_ACTIVITY_:
Find the lines of data that contain the string "Cookies", then list them.

_GIVEN DATA_:

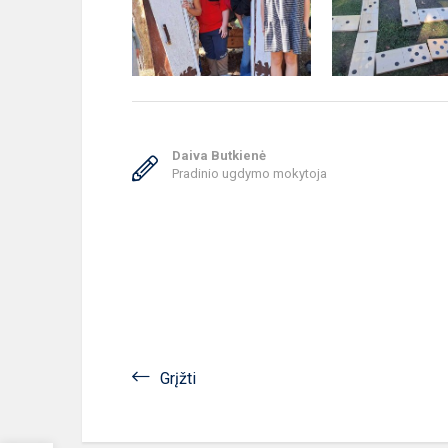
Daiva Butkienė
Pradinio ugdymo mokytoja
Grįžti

* * *

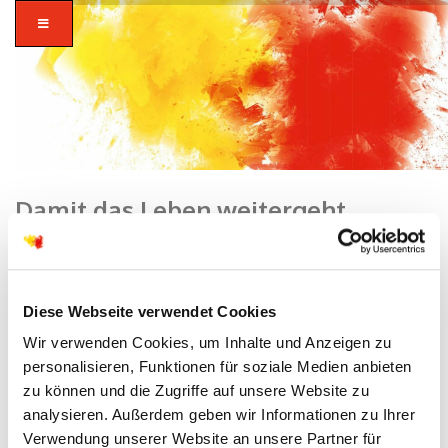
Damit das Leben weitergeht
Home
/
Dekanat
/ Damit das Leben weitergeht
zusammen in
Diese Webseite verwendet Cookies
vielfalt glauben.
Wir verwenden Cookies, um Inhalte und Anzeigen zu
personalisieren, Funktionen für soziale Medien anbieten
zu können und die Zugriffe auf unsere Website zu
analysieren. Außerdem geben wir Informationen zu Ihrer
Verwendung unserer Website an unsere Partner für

--

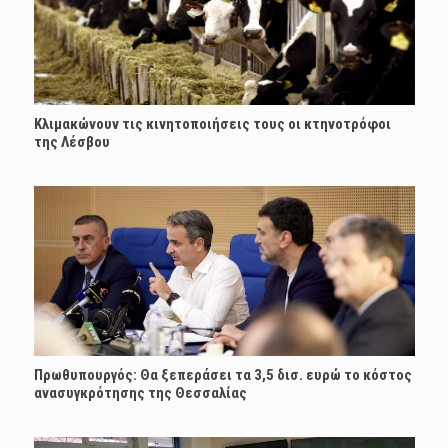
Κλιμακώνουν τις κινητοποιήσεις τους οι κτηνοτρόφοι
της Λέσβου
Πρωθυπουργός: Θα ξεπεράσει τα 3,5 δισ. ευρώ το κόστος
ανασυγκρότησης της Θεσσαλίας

_TASK RESULT_:
Diese Webseite verwendet Cookies
Wir verwenden Cookies, um Inhalte und Anzeigen zu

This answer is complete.